Each day starts with students taking the animals for a bath in the river. Elephants ease their way into the water because they love to soak in the river. Students are required to observe the animal's behaviour. They also spend some time in the classroom learning elephant anatomy, universal commands, elephant riding as well as environmental conservation.
 
Foreign men and women live in lodges in the forest and often prepare herbal cures for sick elephants. They work together happily and attentively, as if they were real mahouts.
 
During short breaks and lunch time, some participants stay close to the animals and spend their time frolicking with the beasts.

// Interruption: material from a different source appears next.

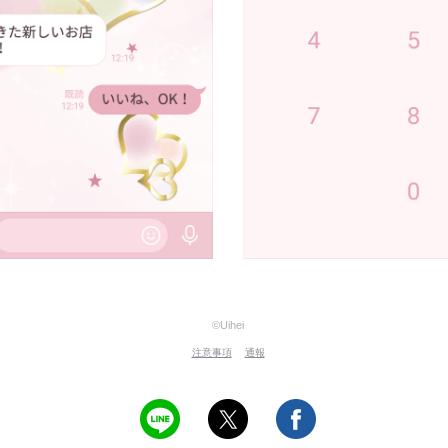
©Uihei
注意事項
通報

" Real mahouts pass on their experiences to the students without formal manuals or textbooks," Ms Saengduen said.
 
At the end, some of the students are reluctant to leave because of the fulfiling memories derived from spending time with the elephants in the forest. All have developed a strong bond with their charges. Yale and Oxford universities are also keep on the training programme and recently sent students and lecturers to join the courses.

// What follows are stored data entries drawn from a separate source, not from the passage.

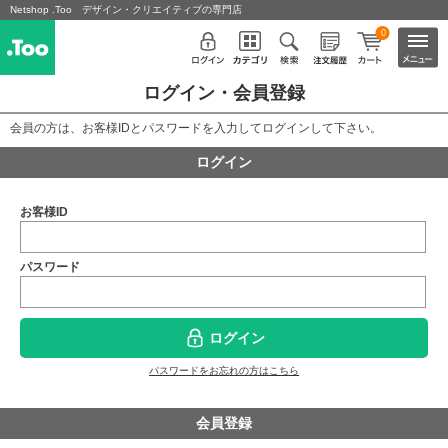
Netshop .Too デザイン・クリエイティブの専門店
0
ログイン・会員登録
会員の方は、お客様IDとパスワードを入力してログインして下さい。
ログイン
お客様ID
パスワード
ログイン
パスワードをお忘れの方はこちら
会員登録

If elephants can develop feelings of envy, perhaps they would be jealous of their well-fed peers at the camp. Many clephants have no role in today's society because of the ban on logging. Some are taken off to urban zoos while the less fortunate are taken to city streets by their mahouts to sell fruits to tourists.
 
Even though elephants are unable to live freely in the wild, they still have a right to live 'safely' on this planet.